Select antimalarials saved lives of those infected with Ebola Virus

Lets start 2016 with a bang. Frequent Ebola collaborator Dr. Megan Coffee just pointed me to a new article in the New England Journal of Medicine that showed a ‘natural experiment’ of how fewer Ebola patients died if treated with artesunate-amodiaquine compared with artemether-lumefantrine. This is fascinating because it goes some way to verify work of another collaborator Dr Peter Madrid at SRI who showed in vitro activity of amodiaquine against Ebola virus in 2013. Yes I have written about this work before, it even lead to our own interest in Ebola in turn resulting in publications in F1000Research as a way to raise awareness of the need to find small molecules that were readily available 1, 2, 3, 4, 5.

To little avail.

I even reached out directly to Dr. Peter Jahrling at NIAID back in October 23rd 2014 in an attempt to get them to reassess the work from Peter Madrid. Our conversation is below.

Dear Dr. Jahrling,

One of my colleagues sent me the video of your talk at Johns Hopkins.

I was struck by the testing of antivirals attempting to repurpose them for Ebola and their lack of success

I was not sure if you were aware of the extensive screening in vitro of FDA approved drugs published in 2 independent studies last year. These efforts reported encouraging in vitro and in vivo data and I believe should be the starting point for more extensive followup.

In one study, the antimalarials amodiaquine and chloroquine were found to be active using in vitro cell culture assays and an in vivo mouse model (PLoS One. 8, e60579, 2013). Both drugs are cheap, generally safe, and likely readily accessible in Africa according to an experienced infectious disease Dr. I have communicated with. These compounds have also shown relatively broad activity against other viruses in vitro and in vivo in animal models (Dengue, Coronavirus OC43, SARS etc). A second study suggested selective estrogen receptor modulators clomiphene and toremifene as inhibitors of Ebola virus (Sci Transl Med. 5, 190ra79, 2013). The latter compounds are likely more accessible in the west and indicates that other FDA or EMEA approved drugs may be worth testing including those with hormonal effects.

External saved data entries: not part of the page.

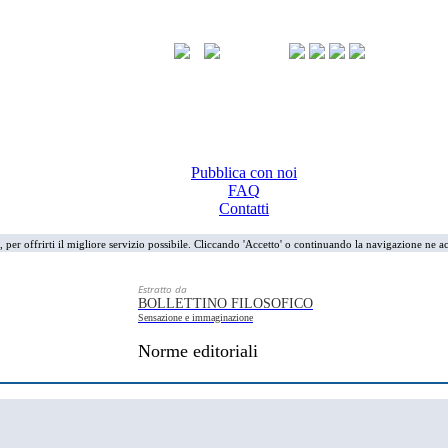
Pubblica con noi
FAQ
Contatti
i, per offrirti il migliore servizio possibile. Cliccando 'Accetto' o continuando la navigazione ne ac
Estratto da
BOLLETTINO FILOSOFICO
Sensazione e immaginazione
Norme editoriali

I was not involved in any of this published work. I hope its useful.



October 24th 2014


We are aware of both these studies. In fact, several of my staff members are coauthors on the SERM paper.  Toremifene is one of the positive controls we use in all our drug screening protocols.  I appreciate your interest.



October 24th 2014

Peter (J)

yes I saw the video which mentioned toremifene but there was no mention of the antimalarials. You may not be aware that Peter (M)  has additional replication and entry data for FDA approved drugs that has not been published yet. Perhaps he can share that with you because there are several low uM inhibitors of replication that may be useful. BTW all the 4 hits from the 2 published papers share the same pharmacophore which may hint at mechanism http://figshare.com/articles/A_pharmacophore_of_ebola_active_compounds/1190787

From talking to a clinician with experience of working in Africa, chloroquine and amodiaquine would be accessible.

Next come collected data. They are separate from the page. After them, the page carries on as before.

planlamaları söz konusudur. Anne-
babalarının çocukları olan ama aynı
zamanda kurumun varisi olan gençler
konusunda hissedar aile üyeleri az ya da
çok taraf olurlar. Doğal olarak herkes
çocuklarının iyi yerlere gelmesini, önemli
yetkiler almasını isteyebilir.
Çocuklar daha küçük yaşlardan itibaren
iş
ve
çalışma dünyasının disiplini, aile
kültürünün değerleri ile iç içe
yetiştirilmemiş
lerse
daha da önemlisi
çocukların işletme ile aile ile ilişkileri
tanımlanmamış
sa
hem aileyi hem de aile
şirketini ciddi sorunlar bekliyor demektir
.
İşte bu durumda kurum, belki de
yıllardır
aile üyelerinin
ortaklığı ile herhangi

Thank you for the enlightening presentation.


October 24th 2014


Thank you for this follow-up.  I am copying Gene Olinger who heads our antiviral drug testing group at the IRF in case Peter M wants to contact him or me in the future.  Gene will be out of the office until next Wednesday.

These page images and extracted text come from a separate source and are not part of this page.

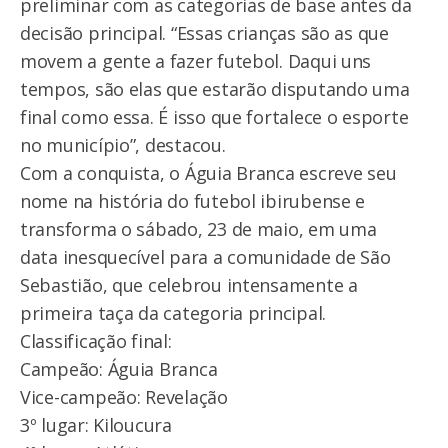
preliminar com as categorias de base antes da
decisão principal. “Essas crianças são as que
movem a gente a fazer futebol. Daqui uns
tempos, são elas que estarão disputando uma
final como essa. É isso que fortalece o esporte
no município”, destacou.
Com a conquista, o Águia Branca escreve seu
nome na história do futebol ibirubense e
transforma o sábado, 23 de maio, em uma
data inesquecível para a comunidade de São
Sebastião, que celebrou intensamente a
primeira taça da categoria principal.
Classificação final:
Campeão: Águia Branca
Vice-campeão: Revelação
3º lugar: Kiloucura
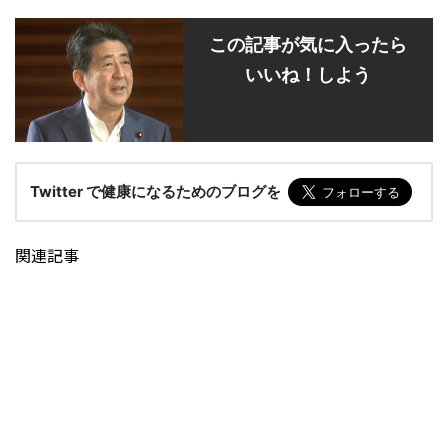
この記事が気に入ったら
いいね！しよう
Twitter で健康になるためのブログを
関連記事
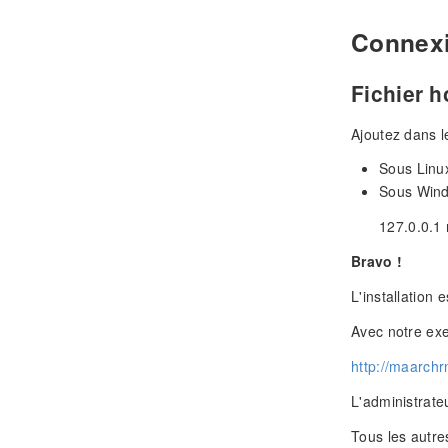
Connexi
Fichier h
Ajoutez dans l
Sous Linux
Sous Wind
127.0.0.1
Bravo !
L'installation 
Avec notre ex
http://maarchr
L'administrateu
Tous les autre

There was no further communication with NIAID. I mean really why should they listen to me?
It seems like the clinicians in Liberia did the experiment out of necessity even earlier in August -Sept 2014 as they ran out of one antimalarial and tried another. Of course the impact of this change was not known until now in Jan 2016, long after the virus has claimed the lives of 11,000 people.
Perhaps it is now time for NIAID to fund the analysis of the 4-aminoquinolone antimalarials in animal models to identify which may be the optimal antimalarial to give Ebola patients to improve survival in future outbreaks.
This certainly raises other questions which may be fodder for future posts.
P.S. I had never heard the term ‘natural experiment’ before, the context is they ran out of medicine and had to substitute one combination antimalarial for another -some would call that serendipity.